Starting a greenfield project with microservices is easy. The promises are wonderful but often they are far from reality. This time I’ll share my experience on the truth about microservices when starting a project from scratch.
This is the second article in this topic. You can read the previous one here: Don’t start with microservices – monoliths are your friend.
There was a lot of feedback from the community, from you; sharing your experiences and turns out we have a lot in common in terms of the microservices experience.
Whatever I share in this article series is solely my opinion and the truth is, every environment / organization / project is different. You might make a really good use of microservices. You might have success in starting with microservices. I’ve never said you should apply my logic to every single situation because I honestly think there’s no silver bullet here.
The only thing I’m trying to say with this article series is the fact that we shall look behind the curtains to understand the implications of any architectural decision we take at the beginning of a newborn project.
As always, happy to hear your feedback and thoughts.
In the previous article, I covered the infrastructure requirements, faster deployments, organizational culture and the fault isolation aspects of microservices. In this one I’ll continue with the other de-facto promises we all naively read into microservices.
I think this aspect of microservices is pretty self-explanatory… or not?
The key idea here is since you’re having clear and small responsibilities for individual microservices, it’s much easier to understand what the system is doing because you only need to look at a single microservice instead of the whole thing.
My thought here: this is straight up a false promise.
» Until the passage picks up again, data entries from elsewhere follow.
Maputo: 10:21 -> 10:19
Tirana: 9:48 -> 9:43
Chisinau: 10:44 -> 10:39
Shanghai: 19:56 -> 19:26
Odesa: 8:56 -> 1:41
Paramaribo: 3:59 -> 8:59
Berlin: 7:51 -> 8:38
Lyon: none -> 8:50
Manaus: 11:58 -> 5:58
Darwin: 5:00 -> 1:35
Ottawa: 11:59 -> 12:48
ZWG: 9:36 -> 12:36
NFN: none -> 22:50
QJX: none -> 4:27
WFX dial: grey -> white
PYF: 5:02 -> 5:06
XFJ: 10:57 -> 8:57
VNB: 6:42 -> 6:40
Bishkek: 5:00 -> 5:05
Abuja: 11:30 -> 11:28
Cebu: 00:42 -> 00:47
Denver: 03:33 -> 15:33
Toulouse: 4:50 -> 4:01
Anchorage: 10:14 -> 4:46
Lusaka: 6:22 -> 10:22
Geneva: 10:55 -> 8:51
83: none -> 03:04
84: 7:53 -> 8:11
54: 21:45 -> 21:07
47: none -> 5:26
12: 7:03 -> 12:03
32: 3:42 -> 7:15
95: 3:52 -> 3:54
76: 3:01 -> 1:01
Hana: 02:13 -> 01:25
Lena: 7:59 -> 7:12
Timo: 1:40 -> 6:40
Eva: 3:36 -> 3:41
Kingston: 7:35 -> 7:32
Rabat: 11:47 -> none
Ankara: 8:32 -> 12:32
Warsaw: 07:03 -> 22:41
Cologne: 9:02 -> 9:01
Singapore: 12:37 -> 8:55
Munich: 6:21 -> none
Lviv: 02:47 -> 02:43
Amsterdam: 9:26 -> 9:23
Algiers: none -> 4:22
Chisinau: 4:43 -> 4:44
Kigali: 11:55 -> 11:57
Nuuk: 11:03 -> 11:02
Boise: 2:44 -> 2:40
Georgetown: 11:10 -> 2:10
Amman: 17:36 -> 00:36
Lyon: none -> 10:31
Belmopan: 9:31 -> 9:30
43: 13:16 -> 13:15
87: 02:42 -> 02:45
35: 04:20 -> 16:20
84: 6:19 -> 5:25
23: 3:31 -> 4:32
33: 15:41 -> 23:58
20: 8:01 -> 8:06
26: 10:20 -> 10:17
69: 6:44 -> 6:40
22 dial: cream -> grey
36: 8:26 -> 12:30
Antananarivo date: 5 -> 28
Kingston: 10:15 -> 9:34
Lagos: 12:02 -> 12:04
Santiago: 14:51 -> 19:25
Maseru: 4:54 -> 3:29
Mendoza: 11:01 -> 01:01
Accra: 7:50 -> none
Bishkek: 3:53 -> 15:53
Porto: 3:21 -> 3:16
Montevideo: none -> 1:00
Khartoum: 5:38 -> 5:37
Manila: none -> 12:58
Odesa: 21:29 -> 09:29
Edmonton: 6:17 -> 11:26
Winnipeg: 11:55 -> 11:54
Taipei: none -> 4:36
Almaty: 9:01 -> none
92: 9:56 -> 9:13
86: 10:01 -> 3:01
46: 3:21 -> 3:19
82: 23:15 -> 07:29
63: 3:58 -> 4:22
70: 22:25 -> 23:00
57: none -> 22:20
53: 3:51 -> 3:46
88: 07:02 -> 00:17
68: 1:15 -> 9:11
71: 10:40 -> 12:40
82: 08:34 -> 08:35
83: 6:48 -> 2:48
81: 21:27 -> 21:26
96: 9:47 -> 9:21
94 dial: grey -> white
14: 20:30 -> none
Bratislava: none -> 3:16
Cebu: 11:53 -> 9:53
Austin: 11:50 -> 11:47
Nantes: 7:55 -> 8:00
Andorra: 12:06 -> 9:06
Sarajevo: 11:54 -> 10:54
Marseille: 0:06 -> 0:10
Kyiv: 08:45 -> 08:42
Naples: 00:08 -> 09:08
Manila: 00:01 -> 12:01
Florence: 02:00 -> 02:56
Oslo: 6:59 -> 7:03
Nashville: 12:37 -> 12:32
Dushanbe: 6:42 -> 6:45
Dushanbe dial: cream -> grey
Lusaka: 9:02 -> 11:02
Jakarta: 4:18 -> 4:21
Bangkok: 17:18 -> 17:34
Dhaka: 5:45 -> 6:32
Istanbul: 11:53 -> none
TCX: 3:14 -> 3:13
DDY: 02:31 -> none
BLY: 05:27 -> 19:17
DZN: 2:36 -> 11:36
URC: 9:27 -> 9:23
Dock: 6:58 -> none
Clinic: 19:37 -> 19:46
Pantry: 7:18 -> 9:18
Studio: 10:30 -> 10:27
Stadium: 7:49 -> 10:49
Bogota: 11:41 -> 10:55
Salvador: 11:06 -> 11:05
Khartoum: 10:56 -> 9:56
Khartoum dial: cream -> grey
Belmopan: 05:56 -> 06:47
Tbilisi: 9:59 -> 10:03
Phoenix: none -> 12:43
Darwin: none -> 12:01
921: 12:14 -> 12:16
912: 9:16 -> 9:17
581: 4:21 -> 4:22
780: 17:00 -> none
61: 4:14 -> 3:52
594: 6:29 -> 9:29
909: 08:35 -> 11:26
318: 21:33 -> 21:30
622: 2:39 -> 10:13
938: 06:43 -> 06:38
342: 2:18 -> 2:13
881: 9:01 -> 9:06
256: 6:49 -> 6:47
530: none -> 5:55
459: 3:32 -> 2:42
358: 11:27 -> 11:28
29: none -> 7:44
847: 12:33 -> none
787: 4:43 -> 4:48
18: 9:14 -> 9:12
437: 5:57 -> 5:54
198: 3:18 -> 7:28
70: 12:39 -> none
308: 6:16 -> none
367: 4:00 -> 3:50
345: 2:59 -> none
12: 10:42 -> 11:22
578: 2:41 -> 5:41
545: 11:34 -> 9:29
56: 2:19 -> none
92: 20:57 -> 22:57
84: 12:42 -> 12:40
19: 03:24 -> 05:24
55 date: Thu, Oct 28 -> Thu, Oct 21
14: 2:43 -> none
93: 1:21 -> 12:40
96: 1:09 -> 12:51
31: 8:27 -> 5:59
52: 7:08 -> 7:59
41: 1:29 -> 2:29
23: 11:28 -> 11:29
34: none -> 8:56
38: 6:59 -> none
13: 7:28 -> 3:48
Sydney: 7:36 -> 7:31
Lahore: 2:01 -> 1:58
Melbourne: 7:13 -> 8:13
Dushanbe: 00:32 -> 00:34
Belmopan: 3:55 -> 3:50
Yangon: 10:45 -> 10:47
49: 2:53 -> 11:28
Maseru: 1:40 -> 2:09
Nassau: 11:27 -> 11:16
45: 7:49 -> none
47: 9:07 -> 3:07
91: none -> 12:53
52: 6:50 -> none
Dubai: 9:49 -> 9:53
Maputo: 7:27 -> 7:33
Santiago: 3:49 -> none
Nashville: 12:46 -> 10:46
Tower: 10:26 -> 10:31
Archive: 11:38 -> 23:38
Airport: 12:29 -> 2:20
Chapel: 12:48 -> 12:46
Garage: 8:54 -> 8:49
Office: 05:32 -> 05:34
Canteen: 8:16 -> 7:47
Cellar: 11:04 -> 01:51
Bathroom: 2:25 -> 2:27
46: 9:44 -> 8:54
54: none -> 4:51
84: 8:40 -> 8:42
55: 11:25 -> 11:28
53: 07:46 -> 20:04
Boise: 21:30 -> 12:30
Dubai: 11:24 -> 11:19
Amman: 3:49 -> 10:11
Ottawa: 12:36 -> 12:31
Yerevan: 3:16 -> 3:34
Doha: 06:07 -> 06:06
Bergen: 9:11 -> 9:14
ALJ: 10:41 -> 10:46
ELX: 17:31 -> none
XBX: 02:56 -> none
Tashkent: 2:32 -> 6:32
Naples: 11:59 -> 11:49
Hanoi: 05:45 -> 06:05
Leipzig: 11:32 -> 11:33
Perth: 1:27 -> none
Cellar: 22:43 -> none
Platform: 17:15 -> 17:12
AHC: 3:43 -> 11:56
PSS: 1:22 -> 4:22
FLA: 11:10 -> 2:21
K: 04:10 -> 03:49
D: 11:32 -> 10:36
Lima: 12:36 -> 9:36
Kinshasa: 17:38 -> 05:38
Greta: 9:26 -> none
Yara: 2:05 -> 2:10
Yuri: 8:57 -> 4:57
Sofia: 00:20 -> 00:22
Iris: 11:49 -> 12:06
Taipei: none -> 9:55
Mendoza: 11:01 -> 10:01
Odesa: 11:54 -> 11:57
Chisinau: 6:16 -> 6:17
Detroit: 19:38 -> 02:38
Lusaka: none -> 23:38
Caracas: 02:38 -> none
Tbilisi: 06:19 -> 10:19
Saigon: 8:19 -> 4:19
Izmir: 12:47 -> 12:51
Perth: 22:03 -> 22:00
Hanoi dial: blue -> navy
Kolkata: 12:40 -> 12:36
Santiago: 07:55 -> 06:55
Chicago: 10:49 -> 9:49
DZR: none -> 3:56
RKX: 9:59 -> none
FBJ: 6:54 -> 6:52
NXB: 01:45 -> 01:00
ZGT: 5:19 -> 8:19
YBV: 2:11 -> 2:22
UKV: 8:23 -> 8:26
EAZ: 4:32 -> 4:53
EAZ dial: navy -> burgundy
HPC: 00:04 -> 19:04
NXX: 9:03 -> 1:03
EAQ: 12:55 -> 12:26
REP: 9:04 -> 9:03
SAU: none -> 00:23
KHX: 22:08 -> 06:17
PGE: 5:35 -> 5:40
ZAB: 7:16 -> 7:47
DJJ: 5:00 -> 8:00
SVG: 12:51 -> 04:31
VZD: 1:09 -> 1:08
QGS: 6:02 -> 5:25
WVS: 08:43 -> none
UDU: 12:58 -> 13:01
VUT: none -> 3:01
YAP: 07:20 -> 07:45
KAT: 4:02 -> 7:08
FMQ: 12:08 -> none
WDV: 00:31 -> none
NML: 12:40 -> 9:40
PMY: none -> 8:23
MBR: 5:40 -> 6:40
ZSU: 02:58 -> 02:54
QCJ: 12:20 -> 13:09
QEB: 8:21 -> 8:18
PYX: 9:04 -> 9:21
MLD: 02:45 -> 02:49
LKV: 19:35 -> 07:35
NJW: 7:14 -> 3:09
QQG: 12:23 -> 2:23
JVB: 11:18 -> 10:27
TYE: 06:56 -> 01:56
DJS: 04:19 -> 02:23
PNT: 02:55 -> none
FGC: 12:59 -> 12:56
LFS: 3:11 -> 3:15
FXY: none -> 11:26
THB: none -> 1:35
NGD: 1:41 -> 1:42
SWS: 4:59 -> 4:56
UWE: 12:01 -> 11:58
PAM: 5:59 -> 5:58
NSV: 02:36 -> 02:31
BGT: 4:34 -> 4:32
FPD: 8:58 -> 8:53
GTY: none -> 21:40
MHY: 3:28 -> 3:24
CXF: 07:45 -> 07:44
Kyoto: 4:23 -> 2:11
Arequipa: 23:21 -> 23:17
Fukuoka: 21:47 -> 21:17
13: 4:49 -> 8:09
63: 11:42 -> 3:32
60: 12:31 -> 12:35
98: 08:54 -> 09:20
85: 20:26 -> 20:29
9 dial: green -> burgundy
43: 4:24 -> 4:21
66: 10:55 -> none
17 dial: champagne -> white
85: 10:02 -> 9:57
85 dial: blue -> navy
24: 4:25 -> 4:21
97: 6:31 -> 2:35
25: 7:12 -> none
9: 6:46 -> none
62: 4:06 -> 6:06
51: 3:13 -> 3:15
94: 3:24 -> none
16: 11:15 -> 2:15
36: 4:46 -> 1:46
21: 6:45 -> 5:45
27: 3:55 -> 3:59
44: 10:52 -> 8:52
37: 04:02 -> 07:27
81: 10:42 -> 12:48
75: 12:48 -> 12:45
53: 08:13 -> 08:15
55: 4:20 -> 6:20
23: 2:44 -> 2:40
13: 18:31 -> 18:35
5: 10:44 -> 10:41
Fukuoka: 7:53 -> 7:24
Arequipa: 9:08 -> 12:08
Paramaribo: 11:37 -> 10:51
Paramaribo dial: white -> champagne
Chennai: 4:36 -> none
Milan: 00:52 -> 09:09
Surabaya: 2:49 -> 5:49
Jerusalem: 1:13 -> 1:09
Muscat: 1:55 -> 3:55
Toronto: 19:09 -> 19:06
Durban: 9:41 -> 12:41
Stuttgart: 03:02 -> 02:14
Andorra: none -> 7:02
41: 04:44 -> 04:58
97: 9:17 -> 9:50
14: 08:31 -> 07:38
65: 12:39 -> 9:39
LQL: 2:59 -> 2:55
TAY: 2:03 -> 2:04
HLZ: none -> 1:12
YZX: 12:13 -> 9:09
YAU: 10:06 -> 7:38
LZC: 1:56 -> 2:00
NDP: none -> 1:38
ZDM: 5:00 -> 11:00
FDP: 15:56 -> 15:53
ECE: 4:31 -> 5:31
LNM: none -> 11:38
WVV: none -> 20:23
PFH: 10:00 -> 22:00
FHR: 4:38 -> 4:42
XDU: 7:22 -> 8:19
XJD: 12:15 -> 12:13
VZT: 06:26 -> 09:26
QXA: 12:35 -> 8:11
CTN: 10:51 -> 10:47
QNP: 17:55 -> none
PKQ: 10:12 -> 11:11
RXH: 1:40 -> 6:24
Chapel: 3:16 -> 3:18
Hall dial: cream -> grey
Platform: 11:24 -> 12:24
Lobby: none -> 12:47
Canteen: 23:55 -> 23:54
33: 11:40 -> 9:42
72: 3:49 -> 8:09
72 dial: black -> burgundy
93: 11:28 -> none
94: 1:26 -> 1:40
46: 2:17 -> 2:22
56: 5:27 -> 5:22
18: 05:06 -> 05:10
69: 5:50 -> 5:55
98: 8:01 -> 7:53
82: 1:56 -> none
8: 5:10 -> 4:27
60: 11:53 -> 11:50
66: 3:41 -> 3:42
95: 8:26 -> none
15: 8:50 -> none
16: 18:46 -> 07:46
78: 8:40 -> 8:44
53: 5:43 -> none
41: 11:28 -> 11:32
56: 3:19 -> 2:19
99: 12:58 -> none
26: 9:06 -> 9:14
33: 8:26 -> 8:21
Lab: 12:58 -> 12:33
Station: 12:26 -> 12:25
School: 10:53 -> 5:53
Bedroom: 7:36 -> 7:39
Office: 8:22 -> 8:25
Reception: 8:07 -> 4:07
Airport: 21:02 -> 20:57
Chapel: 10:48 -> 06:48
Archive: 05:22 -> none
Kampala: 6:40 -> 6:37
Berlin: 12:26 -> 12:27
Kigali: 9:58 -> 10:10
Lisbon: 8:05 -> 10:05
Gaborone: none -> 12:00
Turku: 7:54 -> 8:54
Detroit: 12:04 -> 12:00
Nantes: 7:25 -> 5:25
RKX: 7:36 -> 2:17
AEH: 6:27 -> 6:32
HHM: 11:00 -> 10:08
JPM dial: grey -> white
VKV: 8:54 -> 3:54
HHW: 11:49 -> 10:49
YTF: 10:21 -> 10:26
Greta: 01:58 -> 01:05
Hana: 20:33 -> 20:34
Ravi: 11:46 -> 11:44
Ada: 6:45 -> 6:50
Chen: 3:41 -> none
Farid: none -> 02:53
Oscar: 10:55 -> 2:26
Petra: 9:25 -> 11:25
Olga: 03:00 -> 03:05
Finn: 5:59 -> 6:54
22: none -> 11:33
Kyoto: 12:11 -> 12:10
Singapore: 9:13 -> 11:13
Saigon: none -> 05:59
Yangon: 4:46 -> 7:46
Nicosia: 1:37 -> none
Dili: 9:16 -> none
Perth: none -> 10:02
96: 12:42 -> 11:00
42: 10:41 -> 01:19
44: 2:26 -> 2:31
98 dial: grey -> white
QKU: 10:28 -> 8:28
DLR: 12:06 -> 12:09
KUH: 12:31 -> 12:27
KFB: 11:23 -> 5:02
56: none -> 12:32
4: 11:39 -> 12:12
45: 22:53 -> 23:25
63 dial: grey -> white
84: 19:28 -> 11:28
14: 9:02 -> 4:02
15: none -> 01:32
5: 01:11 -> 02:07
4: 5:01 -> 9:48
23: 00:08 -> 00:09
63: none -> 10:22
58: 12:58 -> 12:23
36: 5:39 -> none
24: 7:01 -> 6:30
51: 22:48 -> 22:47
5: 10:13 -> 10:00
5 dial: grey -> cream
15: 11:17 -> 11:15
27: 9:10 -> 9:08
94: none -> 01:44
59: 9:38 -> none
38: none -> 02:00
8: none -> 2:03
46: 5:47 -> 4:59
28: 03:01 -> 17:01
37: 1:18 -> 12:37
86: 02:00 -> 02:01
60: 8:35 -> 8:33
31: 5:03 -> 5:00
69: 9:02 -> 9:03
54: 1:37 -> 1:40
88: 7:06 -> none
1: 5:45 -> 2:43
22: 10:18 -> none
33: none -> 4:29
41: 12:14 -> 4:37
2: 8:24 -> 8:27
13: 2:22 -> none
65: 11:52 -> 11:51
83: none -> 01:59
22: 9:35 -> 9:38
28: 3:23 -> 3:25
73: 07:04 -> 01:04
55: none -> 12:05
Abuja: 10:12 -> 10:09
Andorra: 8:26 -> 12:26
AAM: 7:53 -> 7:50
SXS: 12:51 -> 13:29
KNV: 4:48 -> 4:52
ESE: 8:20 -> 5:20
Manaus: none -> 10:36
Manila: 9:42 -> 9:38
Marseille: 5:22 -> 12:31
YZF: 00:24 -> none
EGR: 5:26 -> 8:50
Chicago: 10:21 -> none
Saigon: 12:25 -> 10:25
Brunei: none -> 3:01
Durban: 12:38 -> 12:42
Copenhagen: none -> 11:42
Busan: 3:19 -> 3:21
I’ve seen microservice boundaries defined really well and it was quite easy to understand what a certain microservice was doing but I’ve seen bad examples too. Where a service was doing too much stuff at once or too little stuff; where functionalities were divided into multiple services creating this messy system where a single service failure could bring down the whole application.
And you can say, “yeah dude, you didn’t write microservices if that’s the case” or “yeah dude, you f**ked it up” and you’re not that wrong but the thing is, this happens to a lot of projects believe it or not. Not every team/organization/project is perfect and these things happen, probably more than they don’t.
On the other hand, monoliths can also be screwed up from this point of view. I’ve seen monoliths really really hard to understand because it’s spagetti, huge codebase, lack of tests, lack of docs, different programming styles and so on.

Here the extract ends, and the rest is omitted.